• [What to produce] Search the data below for the word "VISA" and copy each line that holds it.

[Saved data entries]
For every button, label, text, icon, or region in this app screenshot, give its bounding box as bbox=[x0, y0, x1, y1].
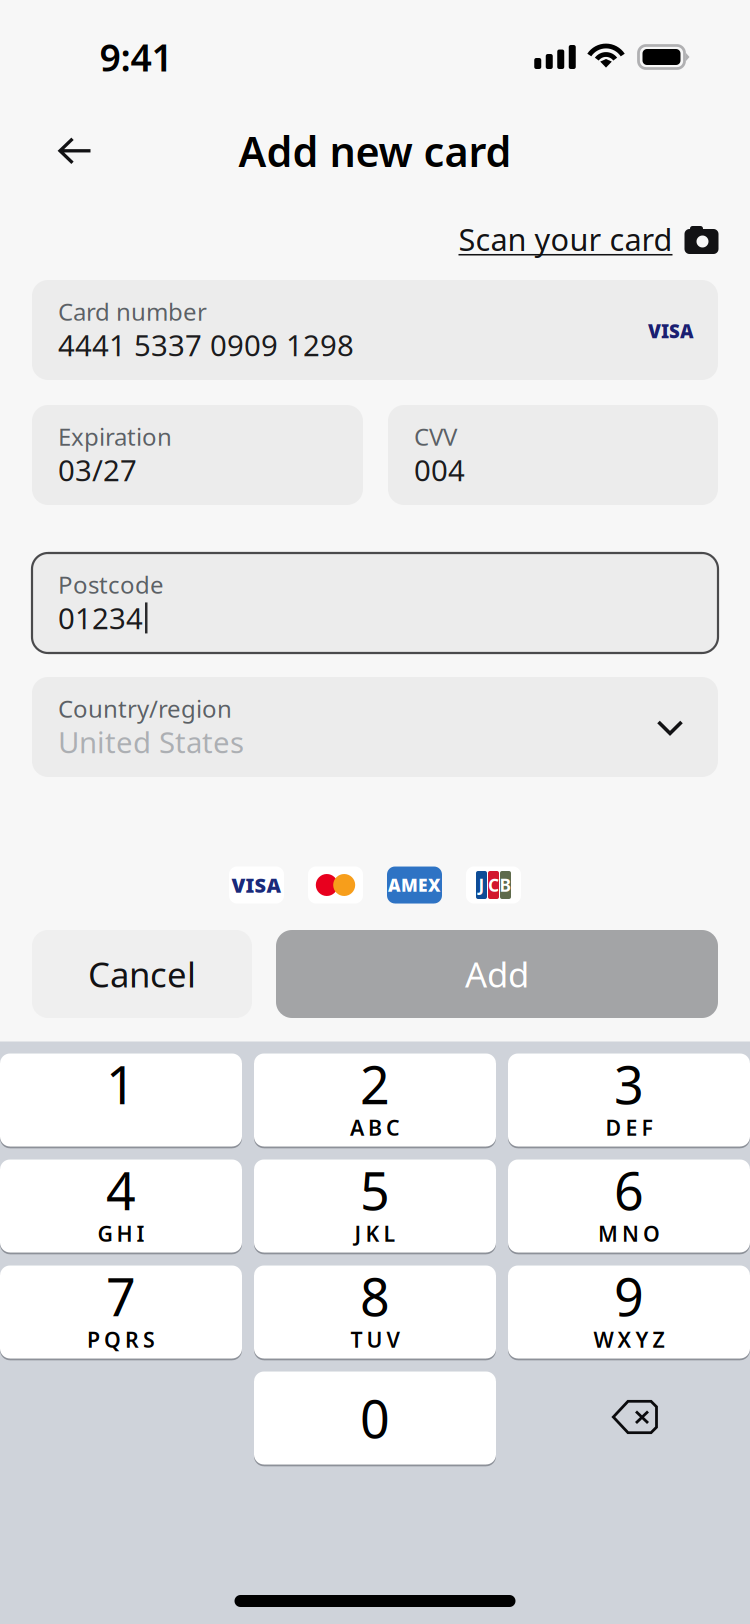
staticText: 8 bbox=[360, 1262, 390, 1331]
button[interactable]: 9 bbox=[508, 1266, 750, 1358]
button[interactable]: 2 bbox=[254, 1054, 496, 1146]
button[interactable]: Cancel bbox=[32, 930, 252, 1018]
staticText: 2 bbox=[360, 1050, 390, 1119]
staticText: Add bbox=[465, 951, 529, 997]
staticText: 9 bbox=[614, 1262, 644, 1331]
button[interactable]: CVV bbox=[388, 405, 718, 505]
staticText: 5 bbox=[360, 1156, 390, 1225]
button[interactable]: 5 bbox=[254, 1160, 496, 1252]
staticText: VISA bbox=[232, 872, 282, 898]
staticText: Postcode bbox=[58, 569, 164, 600]
button[interactable]: Country/region bbox=[32, 677, 718, 777]
staticText: 03/27 bbox=[58, 450, 137, 490]
staticText: VISA bbox=[648, 319, 694, 343]
button[interactable]: Delete bbox=[508, 1372, 750, 1464]
button[interactable]: Back bbox=[38, 114, 112, 188]
button[interactable]: Postcode bbox=[32, 553, 718, 653]
staticText: Country/region bbox=[58, 693, 232, 724]
staticText: P Q R S bbox=[87, 1325, 155, 1354]
button[interactable]: Scan your card bbox=[452, 213, 726, 265]
staticText: W X Y Z bbox=[594, 1325, 664, 1354]
button[interactable]: 8 bbox=[254, 1266, 496, 1358]
staticText: J K L bbox=[354, 1219, 396, 1248]
button[interactable]: 1 bbox=[0, 1054, 242, 1146]
staticText: 4441 5337 0909 1298 bbox=[58, 326, 354, 364]
staticText: 9:41 bbox=[100, 32, 172, 82]
staticText: United States bbox=[58, 722, 244, 762]
staticText: 4 bbox=[106, 1156, 136, 1225]
staticText: J bbox=[478, 874, 484, 896]
button[interactable]: 7 bbox=[0, 1266, 242, 1358]
button[interactable]: Expiration bbox=[32, 405, 363, 505]
staticText: 01234 bbox=[58, 598, 143, 638]
staticText: C bbox=[488, 874, 499, 896]
staticText: T U V bbox=[350, 1325, 400, 1354]
button[interactable]: 4 bbox=[0, 1160, 242, 1252]
staticText: Scan your card bbox=[458, 219, 672, 259]
staticText: A B C bbox=[350, 1113, 400, 1142]
staticText: Cancel bbox=[88, 951, 196, 997]
staticText: M N O bbox=[598, 1219, 660, 1248]
staticText: 6 bbox=[614, 1156, 644, 1225]
staticText: D E F bbox=[606, 1113, 652, 1142]
staticText: AMEX bbox=[388, 874, 441, 896]
staticText: CVV bbox=[414, 421, 457, 452]
staticText: Add new card bbox=[238, 124, 512, 178]
button[interactable]: 6 bbox=[508, 1160, 750, 1252]
button[interactable]: Card number bbox=[32, 280, 718, 380]
staticText: B bbox=[500, 874, 512, 896]
staticText: 1 bbox=[106, 1050, 136, 1119]
button[interactable]: 3 bbox=[508, 1054, 750, 1146]
staticText: 3 bbox=[614, 1050, 644, 1119]
staticText: 004 bbox=[414, 450, 465, 490]
staticText: 0 bbox=[360, 1384, 390, 1453]
staticText: Card number bbox=[58, 296, 207, 328]
staticText: G H I bbox=[98, 1219, 144, 1248]
staticText: Expiration bbox=[58, 421, 172, 452]
button[interactable]: 0 bbox=[254, 1372, 496, 1464]
button[interactable]: Add bbox=[276, 930, 718, 1018]
staticText: 7 bbox=[106, 1262, 136, 1331]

• [Result]
staticText: VISA bbox=[232, 872, 282, 898]
staticText: VISA bbox=[648, 319, 694, 343]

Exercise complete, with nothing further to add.